Liz Evans, the northern district manager of the Associated General Contractors of Washington, talking about the local construction industry.
“At some point it will cool off, but not right now,” Evans said. “We have a big backlog (of projects).”
Also fueling the busy construction season is the pent-up demand. Whatcom County’s construction industry took longer than some areas in the state to recover from the last recession, particularly when compared to the Seattle area. Now that construction is back on track, it is catching up on projects that were put off for years.
Evans said apartment and rental construction remains very hot right, but many areas like commercial and road projects are also keeping companies busy. She noted that many Whatcom County construction companies work on projects across the state, especially in Seattle, where construction activity continues to be intense.
When it comes to workers, Evans said many local companies are in hiring mode.
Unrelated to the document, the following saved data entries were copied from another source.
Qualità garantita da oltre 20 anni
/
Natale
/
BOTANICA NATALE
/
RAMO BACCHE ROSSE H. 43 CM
“They are hiring all the time right now,” Evans said after being asked when contractors are looking to increase staff.
A busy construction season will also have an impact on homeowners that are hoping to hire for remodeling work. Subcontractors are also busier now, so finding that plumber or carpenter might be more challenging this summer, Evans said.
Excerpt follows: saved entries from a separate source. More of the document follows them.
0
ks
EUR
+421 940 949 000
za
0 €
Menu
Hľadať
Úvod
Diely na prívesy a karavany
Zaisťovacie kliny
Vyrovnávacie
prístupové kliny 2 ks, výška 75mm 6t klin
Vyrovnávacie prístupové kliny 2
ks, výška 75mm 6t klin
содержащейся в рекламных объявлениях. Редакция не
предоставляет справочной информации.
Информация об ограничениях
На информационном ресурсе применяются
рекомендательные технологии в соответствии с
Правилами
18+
Construction isn’t the only industry experiencing job growth in Whatcom County, according to the Employment Security Department. In the past year local manufacturing added 600 jobs, while tourism added 200.
Even retail, which has struggled with national chain closures as more people shop online, added 400 jobs in the past year, increasing the industry’s total to 11,400 jobs in Whatcom County.
King County continued to have the lowest unemployment rate in the state, coming in at 2.8 percent, followed by Snohomish County at 3.1 percent. Northeastern Washington counties continued to have some of the highest rates in the state, with Ferry County on top at 10.7 percent.